While working on The Pi4J Project, I found the need to have some type of GPIO prototyping board to quickly visualize the state of GPIO pins and control the state of GPIO pins. I purchased a handful of electronics parts and set out to build my GPIO testing board.
The picture below is the final result of building this test board:
My design goals included:
- Support 7 GPIO pins.
- Small/compact footprint.
- Connect to Raspberry Pi via ribbon cable.
- Support for momentary and fix on/off switches.
- Display GPIO state using LEDs.
- Captive screw terminals for connecting GPIO pins to external devices.
- Order the GPIO test IO hardware based on the Pi4J/WiringPi pin numbering scheme.
Supplies / Parts
I purchased most of the parts used in this project on eBay.
- 1 @ 26P ribbon cable (1 meter or less)
- 2 @ 26P female IDC connectors (press-fit)

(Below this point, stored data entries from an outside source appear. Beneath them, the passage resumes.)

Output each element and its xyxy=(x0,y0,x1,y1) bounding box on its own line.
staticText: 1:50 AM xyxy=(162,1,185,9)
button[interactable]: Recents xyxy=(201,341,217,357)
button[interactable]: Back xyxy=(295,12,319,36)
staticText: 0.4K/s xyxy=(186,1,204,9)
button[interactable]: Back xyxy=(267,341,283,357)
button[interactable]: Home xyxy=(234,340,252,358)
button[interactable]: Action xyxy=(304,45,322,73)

- 1 @ 26P box header IDC male sockets (right angle or straight)
- 7 @ 1.5 VDC red LED
- 7 @ 220 ohm resistors
- 7 @ 0.3A DC 50V Mini Vertical Slide Switch SPDT 3 Pin PCB
- 7 @ 6mm x 5mm Panel PCB Momentary Tactile Tact Push Button Switch DIP (normally open)

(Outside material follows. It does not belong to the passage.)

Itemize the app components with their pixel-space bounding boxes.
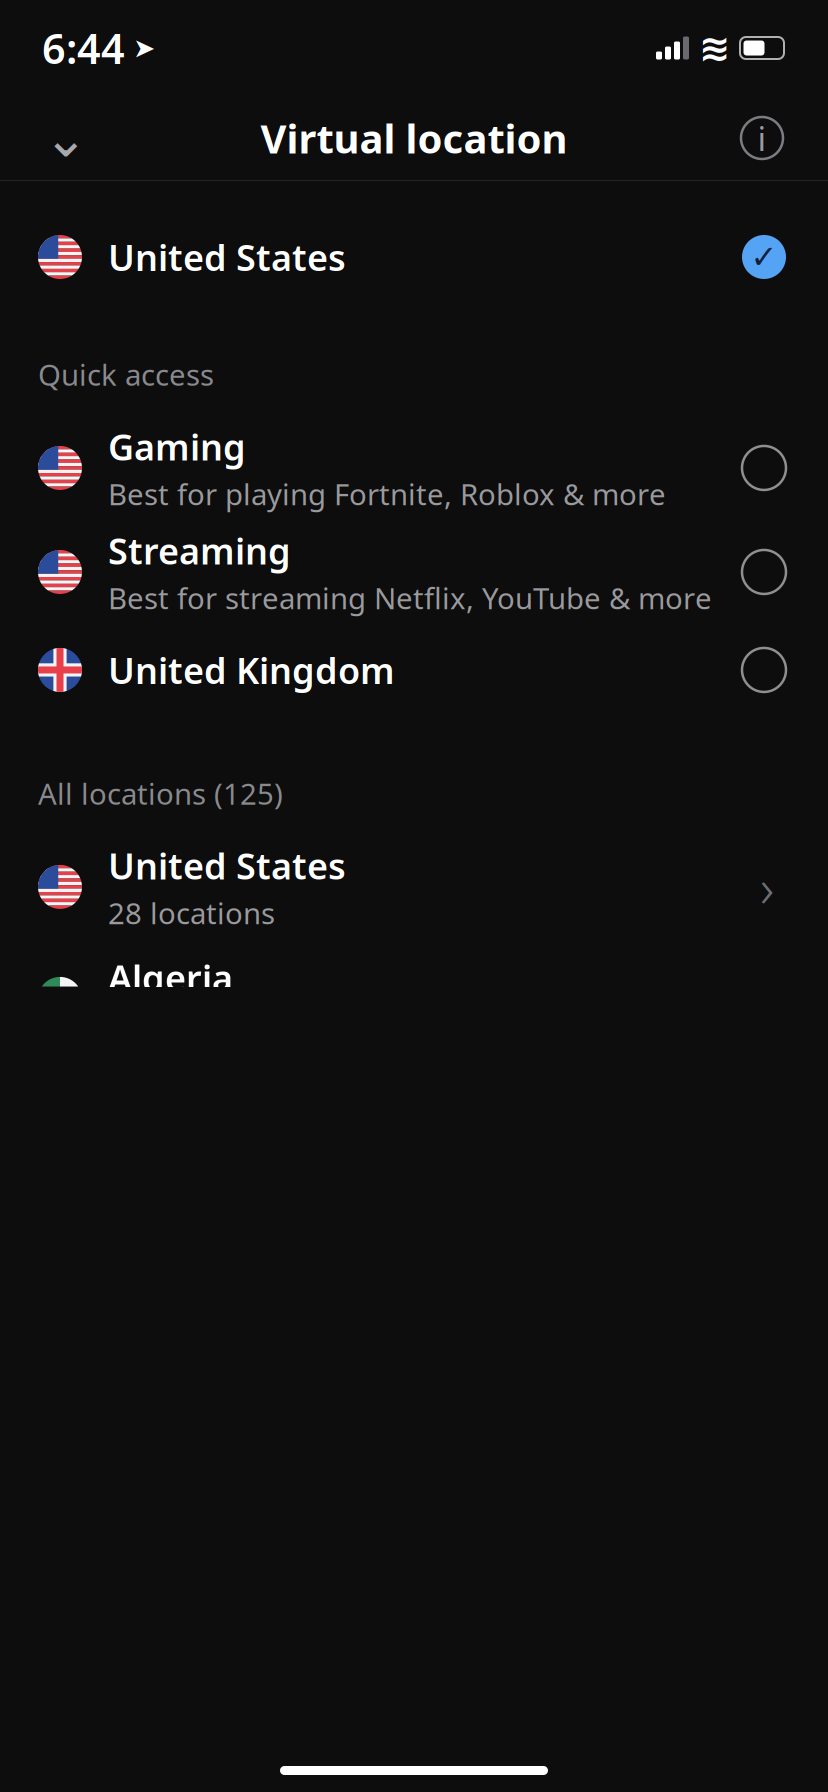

- 4 @ 3pin Block Terminal screw connector 5mm pitch
- Solder (lead-free)
- Scrap wire
- Wire snips (Hakko CHP170 Micro Cutter, 16AWG Clean Cut)
- Wire strippers (Paladin Tools 1118 GripP 20 Wire Stripper/Cutter, 30-20 AWG)
- Solder Iron (Weller WLC100 40-Watt Soldering Station)
- Digital Multimeter w/ Continuity Testing (Extech MN35 Digital Mini MultiMeter)
- When a GPIO pin is configured as an OUTPUT pin and its state is set to HIGH, the corresponding LED should be ON. (+3.3 VDC is delivered to the anode lead of the LED)
- When a GPIO pin is configured as an OUTPUT pin and its state is set to LOW, the corresponding LED should be OFF. (0 VDC is delivered to the anode lead of the LED)
- When a GPIO pin is configured as an INPUT pin and the correspondingly momentary switch is depressed or the toggle switch is in the ON position, the LED should be ON and +3.3 VDC is delivered to the GPIO pin on the Pi.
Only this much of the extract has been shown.